When should CTL be highest?
Frequent and long, moderate intensity rides are a great way to ramp up to a high CTL. Workouts featuring long, sustained subthreshold intensities – like Tempo, SweetSpot Tempo, and SteadyState intervals – ramp up CTL, too. This type of generalized aerobic endurance- and FTP-building training is characteristic of the Base Period of the year.
You can think of a high CTL at the end of a base building period as a visual representation of aerobic foundation you have to work with. You have built up your conditioning to the point your aerobic engine can sustain a large training load. But it’s not very specific to any event or race demands. Now it’s time to focus that large capacity for workload on training for specific demands.
Improving performance beyond CTL
Keeping CTL high over time means keeping daily TSS high. The higher your CTL the more dramatically it will drop after just a few extra rest or low-TSS rides. This drop is natural, and necessary for improving actual performance, because rest allows time for adaptation and supercompensation, leading to higher power outputs and speed on the bike.
Similarly, a change in training focus can affect daily TSS values and the frequency of high-TSS days. Workouts with very short, very high intensity efforts can create a big training stimulus. However, the TSS for these workouts may be low because the total time at high intensity was short and the remainder of the ride was at very low intensity. Training blocks featuring high intensity interval workouts may also include more rest days or recovery rides per week. As a result, weekly TSS can drop off even though you’re completing high quality and effective workouts.

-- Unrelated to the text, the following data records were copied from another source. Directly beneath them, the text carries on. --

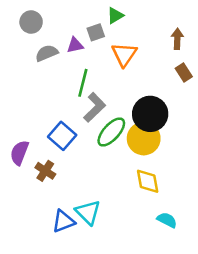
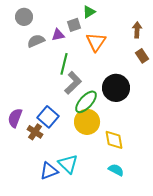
blue square: (62, 136) -> (48, 117), moved
yellow circle: (144, 138) -> (87, 122), moved
cyan semicircle: (167, 220) -> (116, 170), moved

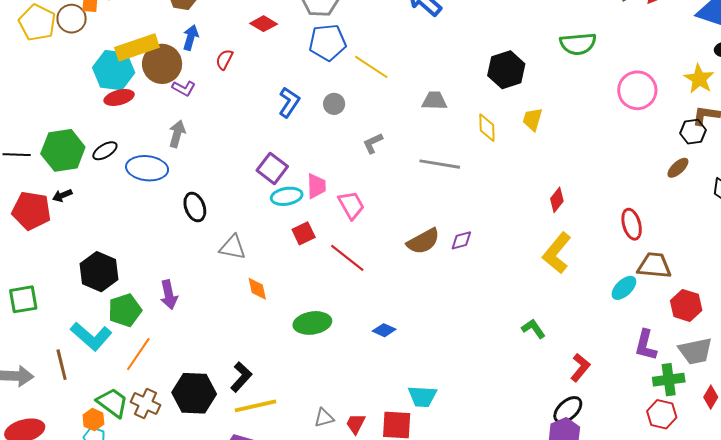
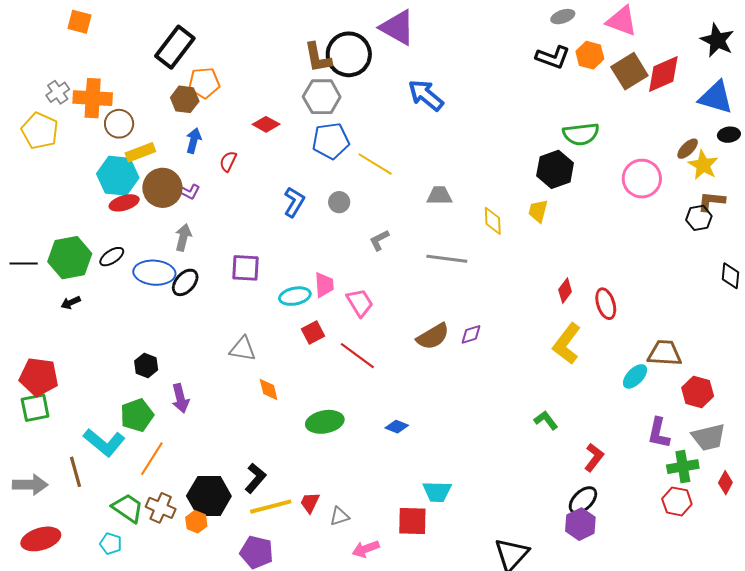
brown circle: (72, 19) -> (119, 124), moved
yellow rectangle: (137, 47) -> (140, 152), size x0.7
brown circle: (162, 64) -> (162, 188), moved
black hexagon: (506, 70) -> (555, 169), moved
purple square: (272, 168) -> (246, 268), moved, turned -32
brown ellipse: (678, 168) -> (688, 149), moved
black ellipse: (195, 207) -> (185, 282), moved, turned 64
red pentagon: (31, 211) -> (39, 377), moved
red ellipse: (632, 224) -> (606, 304), moved
black hexagon: (99, 272) -> (146, 365), moved, size x0.6
orange hexagon: (93, 420) -> (196, 522), moved
red trapezoid: (356, 424) -> (310, 503), moved

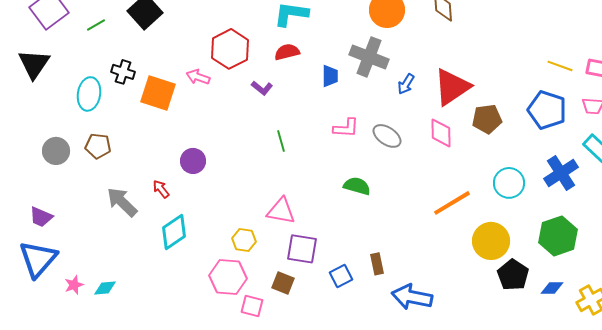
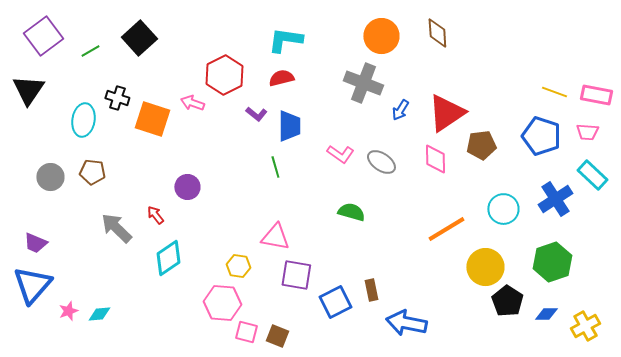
blue trapezoid: (330, 76) -> (289, 126), moved, size x1.4
pink L-shape: (346, 128) -> (340, 154), turned 32
blue square: (341, 276) -> (335, 302), size x1.4
brown square: (283, 283) -> (277, 336), moved

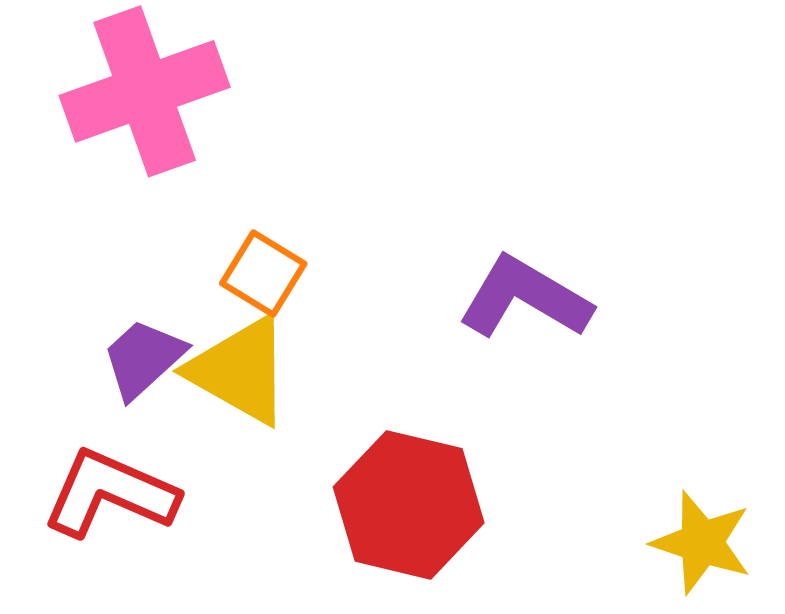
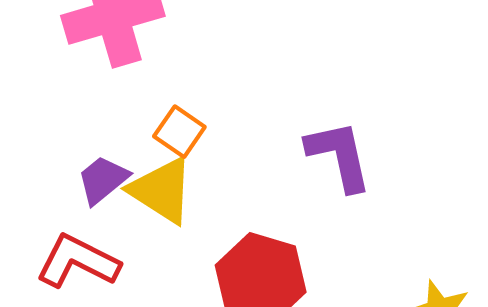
purple L-shape: (525, 298) -> (339, 156), turned 44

CTS Coach Adam Pulford recently illustrated this in this Instagram post. After months of maintaining a high CTL, he had a period of increased travel and less training, and his CTL dropped significantly. Upon returning to training he set his highest 20-minute power of the year. He also covers this in the Youtube video and podcast on this topic.
Other metrics that indicate performance gains
So, let’s say CTL is maxed out, plateaued, or dropping due to increased training specificity. What metrics should you use to measure “fitness” gains? All the metrics below can be improved without an increase in CTL, and sometimes with a reduction in CTL.

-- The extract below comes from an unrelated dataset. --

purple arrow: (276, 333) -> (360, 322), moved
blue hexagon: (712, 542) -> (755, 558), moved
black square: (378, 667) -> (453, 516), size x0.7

- Power output at specific intensities: Training blocks focused on increasing FTP, increasing power at VO2 max, increasing anaerobic capacity.
- Power durations: In addition to raising power outputs at specific intensities, it’s important to extend your time-to-exhaustion at those intensities. In other words, if you can hold your FTP for 20 minutes now, train to increase the duration to 30 minutes at the same power.
- Segments, placings, and outcomes: Eventually, all these improvements in metrics need to translate to meaningful improvements on the road, track, or trail. Did you make the front group? Are you placing higher in races? Are you setting new segment PRs? Do you have more energy and power in the last hour of long rides?
All training metrics provide insights and have limitations. Chronic Training Load is useful for gauging the workload you’ve been sustaining through the past six weeks. In the early season it can be a good tool to evaluate your readiness for transitioning from generalized training to more event-specific training. Just be careful about putting too much importance on the absolute number. Care more about how CTL is trending and how it is changing in relation to changes in your training focus.